Start of Block

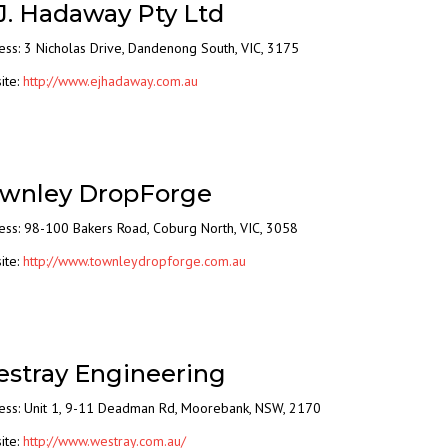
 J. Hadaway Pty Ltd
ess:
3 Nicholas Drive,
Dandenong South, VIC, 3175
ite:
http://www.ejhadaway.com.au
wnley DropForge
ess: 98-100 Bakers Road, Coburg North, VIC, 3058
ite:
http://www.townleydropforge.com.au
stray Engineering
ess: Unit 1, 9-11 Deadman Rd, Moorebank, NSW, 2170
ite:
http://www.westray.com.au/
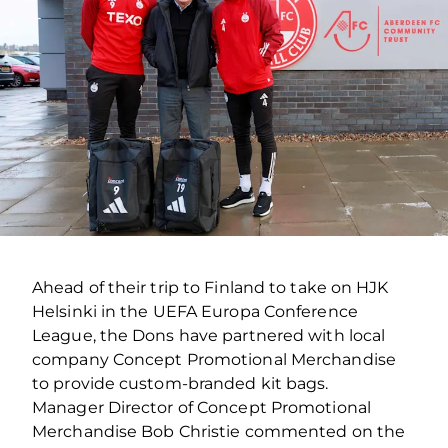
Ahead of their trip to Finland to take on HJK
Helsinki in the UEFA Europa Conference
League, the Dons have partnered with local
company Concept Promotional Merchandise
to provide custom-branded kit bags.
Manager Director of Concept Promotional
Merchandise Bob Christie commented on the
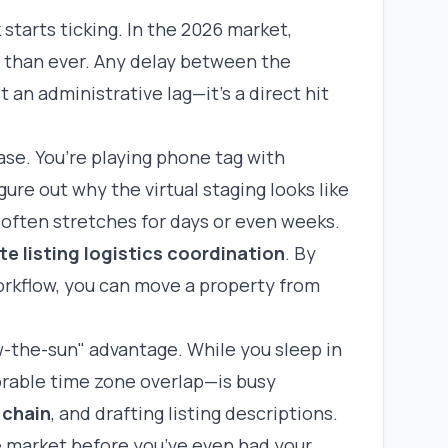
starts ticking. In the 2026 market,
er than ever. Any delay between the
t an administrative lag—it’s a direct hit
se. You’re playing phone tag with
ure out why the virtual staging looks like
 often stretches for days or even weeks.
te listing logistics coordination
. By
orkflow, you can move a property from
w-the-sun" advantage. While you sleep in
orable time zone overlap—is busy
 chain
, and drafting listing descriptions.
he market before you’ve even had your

End of Block

Exactly as written, set down the lines from the line holding "Helsinki in the UEFA Europa Conference" to the last line of the data, both ends included, pictures excluded.

Helsinki in the UEFA Europa Conference
League, the Dons have partnered with local
company Concept Promotional Merchandise
to provide custom-branded kit bags.
Manager Director of Concept Promotional
Merchandise Bob Christie commented on the
starts ticking. In the 2026 market,
er than ever. Any delay between the
t an administrative lag—it’s a direct hit
se. You’re playing phone tag with
ure out why the virtual staging looks like
 often stretches for days or even weeks.
te listing logistics coordination
. By
orkflow, you can move a property from
w-the-sun" advantage. While you sleep in
orable time zone overlap—is busy
 chain
, and drafting listing descriptions.
he market before you’ve even had your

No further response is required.